> Your assignment:
Give the number of lines that contain "solo" in the listing, and write nothing else.
━━━ Material for the task
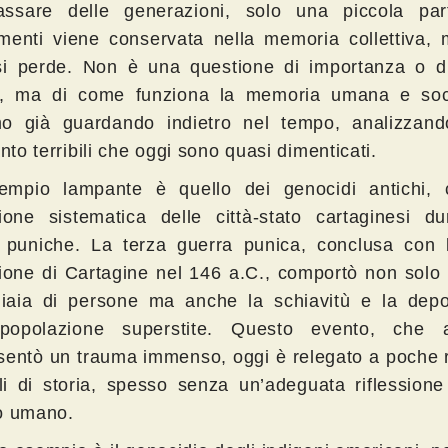
ssare delle generazioni, solo una piccola par
menti viene conservata nella memoria collettiva, m
si perde. Non è una questione di importanza o di
, ma di come funziona la memoria umana e soc
o già guardando indietro nel tempo, analizzand
anto terribili che oggi sono quasi dimenticati.
mpio lampante è quello dei genocidi antichi,
zione sistematica delle città-stato cartaginesi du
 puniche. La terza guerra punica, conclusa con l
zione di Cartagine nel 146 a.C., comportò non solo
liaia di persone ma anche la schiavitù e la depo
popolazione superstite. Questo evento, che a
sentò un trauma immenso, oggi è relegato a poche r
i di storia, spesso senza un’adeguata riflessione
o umano.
━━━━━━
> Worked solution:
2